Ella y yo escribimos cosas como por ejemplo, lo que aura sacude en la memoria muy a menudo.

 

Pájaros domésticos

Laura, mi tía, reniega todas las tardes de su esposo. Me advierte que en unos días se irá de su casa porque no le gusta vivir mal. Yo le sonrío porque admiro que pueda escapar. Los peruanos que sintieron los escombros en sus espaldas querrían hacer lo mismo, pero saben perfectamente que cualquiera puede escapar, no de la tierra sino de un lugar de ella. Irak y el resto del mundo también querrían escapar. Después de la masacre llegan los gritos, los lamentos y al fin la resignación: somos de aquí y morimos aquí como pájaros.

 

Extravíos

Leticia perdió las llaves de su casa.

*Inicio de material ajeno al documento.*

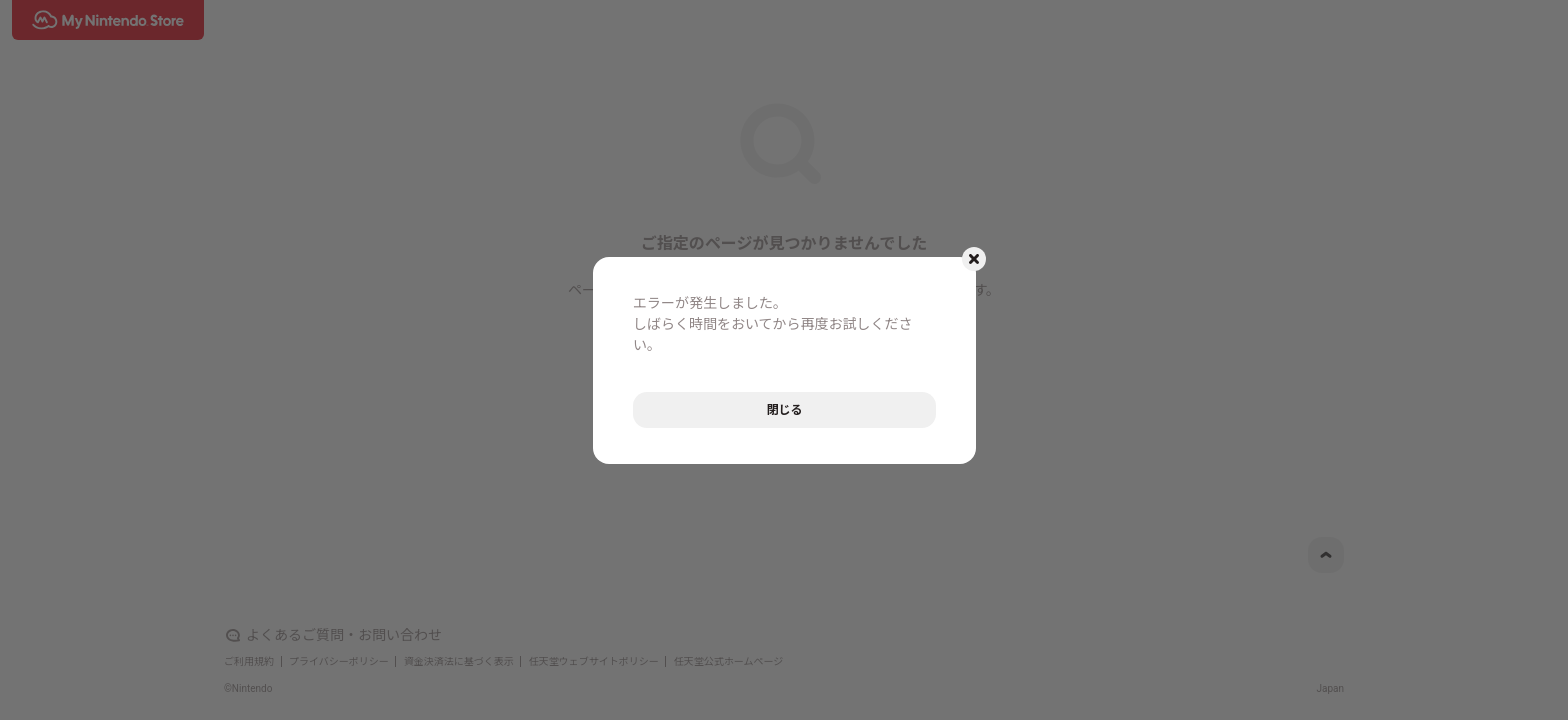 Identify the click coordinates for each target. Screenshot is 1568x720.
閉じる (784, 410)
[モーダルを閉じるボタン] (974, 259) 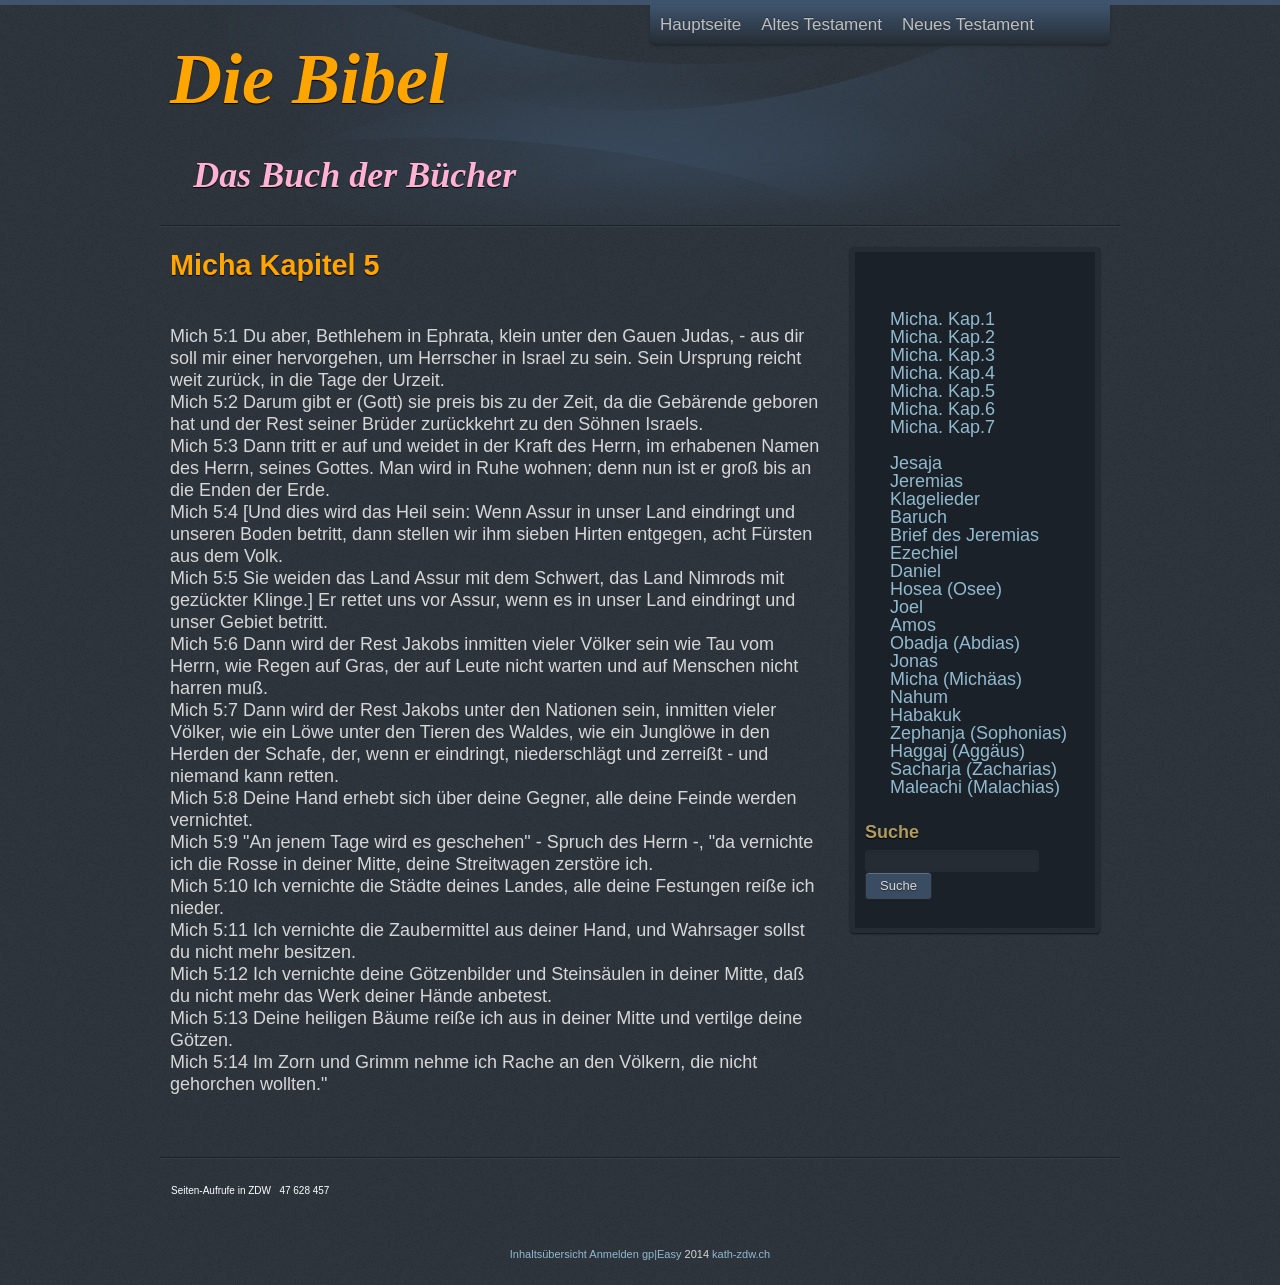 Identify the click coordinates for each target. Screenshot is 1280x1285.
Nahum (919, 697)
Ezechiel (924, 553)
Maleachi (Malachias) (975, 787)
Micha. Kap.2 (942, 337)
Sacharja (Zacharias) (973, 769)
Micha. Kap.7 (942, 427)
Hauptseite (700, 24)
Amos (913, 625)
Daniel (915, 571)
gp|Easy (662, 1254)
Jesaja (916, 463)
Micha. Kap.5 (942, 391)
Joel (906, 607)
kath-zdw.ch (741, 1254)
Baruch (918, 517)
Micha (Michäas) (956, 679)
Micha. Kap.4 (942, 373)
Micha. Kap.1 (942, 319)
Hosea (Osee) (946, 589)
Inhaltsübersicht (548, 1254)
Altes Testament (821, 24)
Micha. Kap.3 (942, 355)
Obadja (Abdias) (955, 643)
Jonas (914, 661)
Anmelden (614, 1254)
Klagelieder (935, 499)
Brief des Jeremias (964, 535)
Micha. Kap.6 (942, 409)
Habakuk (925, 715)
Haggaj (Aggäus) (957, 751)
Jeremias (926, 481)
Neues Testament (968, 24)
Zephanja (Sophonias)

Al darse cuenta entristeció y agarrándose de la cabeza pensó que no servía para nada. Yo creí que había sucedido algo peor y me puse a imaginar la muerte de su padre, la de su madre, la de alguien. Luego reí porque eran las llaves. ¿Pero quién no ha perdido algo? Mi país está gobernado por perdedores que aplastan las nalgas en una silla, cruzan los brazos y no paran de pensar y creen que eso basta. La derrota les invade los ojos y se defienden orinando en los pantalones e incluso lloran. Así nos hicieron perdedores: y como nada es gratis, lo pagamos con las Malvinas, con los treinta mil nombres que fueron sepultados en cajones vacíos. Entonces ¿quién no ha perdido? Yo perdí un poco de memoria, tal vez por eso me resulta difícil contar las veces que he perdido. Acaba de pasar otro minuto y también lo perdí.